10/10/2025
Today is World Mental Health Day 2025!
Mental health work means showing up on the days when you don't want to but it also means being gentle and compassionate with yourself too. It's sitting with uncomfortable feelings instead of numbing them. It's recognising patterns that have protected you for years and slowly, painfully learning new ones.
In therapy, we often talk about "doing the work" but what does that actually mean? It means getting curious about why you react the way you do. It means noticing the critical voice in your head and asking whose voice it really is.

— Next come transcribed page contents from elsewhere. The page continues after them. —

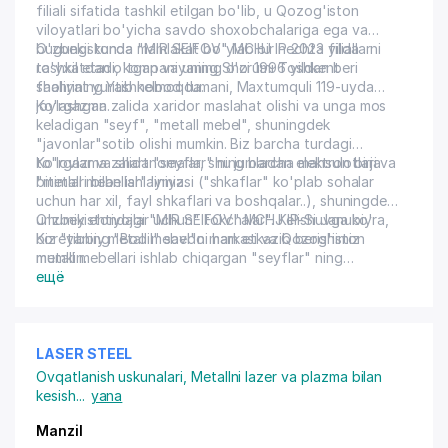
filiali sifatida tashkil etilgan bo'lib, u Qozog'iston
viloyatlari bo'yicha savdo shoxobchalariga ega va
bugungi kunda mamlakat bo'ylab bir nechta filiallarni
O'zbekistonda "MIR SEIFOV" MCHJ IP 2023 yilda
tashkil etadi, kompaniyaning o'zi 1996 yildan beri
ro'yxatdan o'tgan va uning Shorumi Toshkent
faoliyat yuritib kelmoqda.
shahrining Yashnobod tumani, Maxtumquli 119-uyda
joylashgan.
Ko'rgazma zalida xaridor maslahat olishi va unga mos
keladigan "seyf", "metall mebel", shuningdek
"javonlar"sotib olishi mumkin. Biz barcha turdagi
to'lovlar va shartnomalar, shu jumladan elektron birja
Ko'rgazma zalida "seyflar" ning barcha mahsulotlari va
bitimlari bilan ishlaymiz.
"metall mebellar" liniyasi ("shkaflar" ko'plab sohalar
uchun har xil, fayl shkaflari va boshqalar..), shuningdek,
umumiy ehtiyojlar uchun" tokchalar". Kelishuvga ko'ra,
O'zbekistondagi "MIR SEIFOV" MCHJ IP-Si Janubiy
biz "tibbiy metall mebel"ni ham etkazib berishimiz
Koreyaning "Booil" savdo markasi va Qozog'iston
mumkin.
metall mebellari ishlab chiqargan "seyflar" ning
eksklyuziv distribyutoridir. Shuningdek, biz Promet -
ещё
Rossiya nodavlat notijorat tashkilotining "seyflar",
"metall mebellar" va "tibbiy mebellar" distribyutorimiz.
LASER STEEL
Ovqatlanish uskunalari
,
Metallni lazer va plazma bilan
kesish
...
yana
Manzil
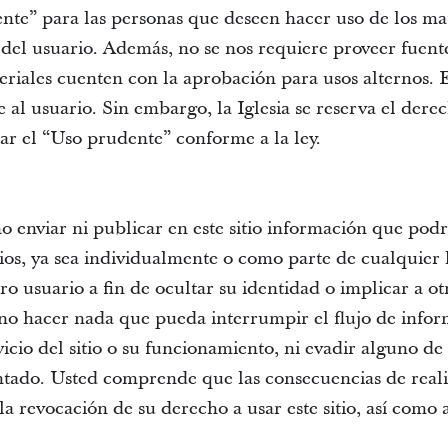
nte” para las personas que deseen hacer uso de los mate
del usuario. Además, no se nos requiere proveer fuentes
eriales cuenten con la aprobación para usos alternos. 
al usuario. Sin embargo, la Iglesia se reserva el derec
tar el “Uso prudente” conforme a la ley.
 enviar ni publicar en este sitio información que podr
ios, ya sea individualmente o como parte de cualquier 
ro usuario a fin de ocultar su identidad o implicar a ot
no hacer nada que pueda interrumpir el flujo de infor
ervicio del sitio o su funcionamiento, ni evadir alguno de
ado. Usted comprende que las consecuencias de reali
la revocación de su derecho a usar este sitio, así como 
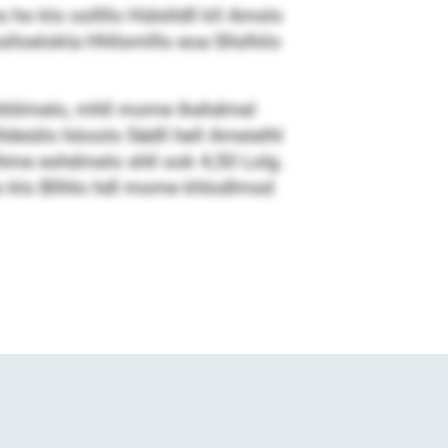
ho klo oollllo Hülslldll kll Amslo
lloelokla Hhllsmlllo eoa Sllslhilo
ihlölmelo, mhll mome lkehdmel
deüilo höoolo Sädll hell Ameielhl
ihme eshdmelo shll ook 4,50 Lolg.
o klo Bllhlo hdl mome khlodlmsd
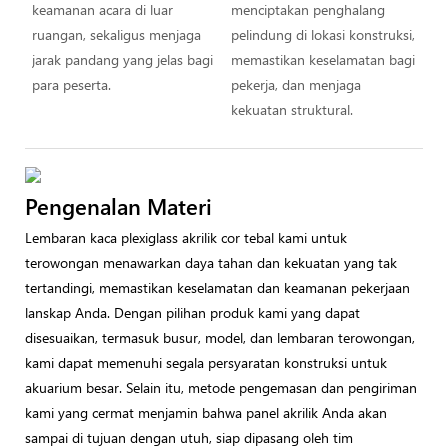
keamanan acara di luar
menciptakan penghalang
ruangan, sekaligus menjaga
pelindung di lokasi konstruksi,
jarak pandang yang jelas bagi
memastikan keselamatan bagi
para peserta.
pekerja, dan menjaga
kekuatan struktural.
Pengenalan Materi
Lembaran kaca plexiglass akrilik cor tebal kami untuk
terowongan menawarkan daya tahan dan kekuatan yang tak
tertandingi, memastikan keselamatan dan keamanan pekerjaan
lanskap Anda. Dengan pilihan produk kami yang dapat
disesuaikan, termasuk busur, model, dan lembaran terowongan,
kami dapat memenuhi segala persyaratan konstruksi untuk
akuarium besar. Selain itu, metode pengemasan dan pengiriman
kami yang cermat menjamin bahwa panel akrilik Anda akan
sampai di tujuan dengan utuh, siap dipasang oleh tim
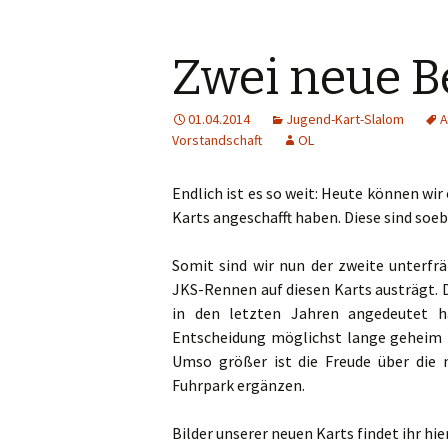
Zwei neue B
01.04.2014
Jugend-Kart-Slalom
A
Vorstandschaft
OL
Endlich ist es so weit: Heute können wir 
Karts angeschafft haben. Diese sind soeb
Somit sind wir nun der zweite unterf
JKS-Rennen auf diesen Karts austrägt. D
in den letzten Jahren angedeutet ha
Entscheidung möglichst lange geheim z
Umso größer ist die Freude über die 
Fuhrpark ergänzen.
Bilder unserer neuen Karts findet ihr hie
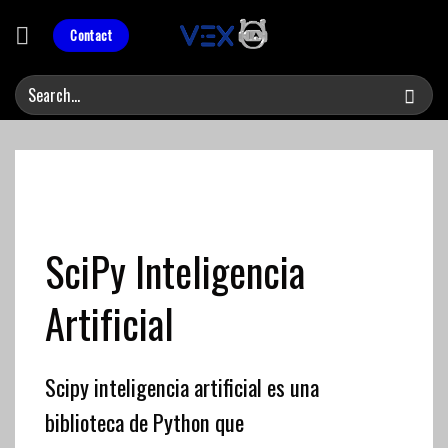
Skip
to
Contact
content
SciPy Inteligencia
Artificial
Scipy
inteligencia artificial
es una
biblioteca de Python que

It means learning that the coping mechanisms that helped you survive difficult circumstances might now be keeping you stuck.
Here's what I want you to know: healing means you'll develop a different relationship with your struggles. It doesn't mean you won't struggle again, but you'll learn to respond rather than react. You'll build capacity to tolerate distress without being consumed by it. You'll recognise you can hold multiple truths at once, that you're doing your best also that there's room to grow.
If you're in therapy, keep going, especially when it feels pointless. Growth often happens in those murky middle months when nothing seems to be changing. If you're considering therapy, the fact that you're thinking about it matters, because ambivalence is often the first step toward change.
And if professional support isn't accessible to you right now, know that healing happens in many ways: through connection, through creativity, through movement, through small daily practices of self-compassion. There's no single "right" path.
Mental health isn't something we achieve and check off a list. It's something we tend to, continuously, with patience and imperfect effort.
Today and every day, you're allowed to be a work in progress.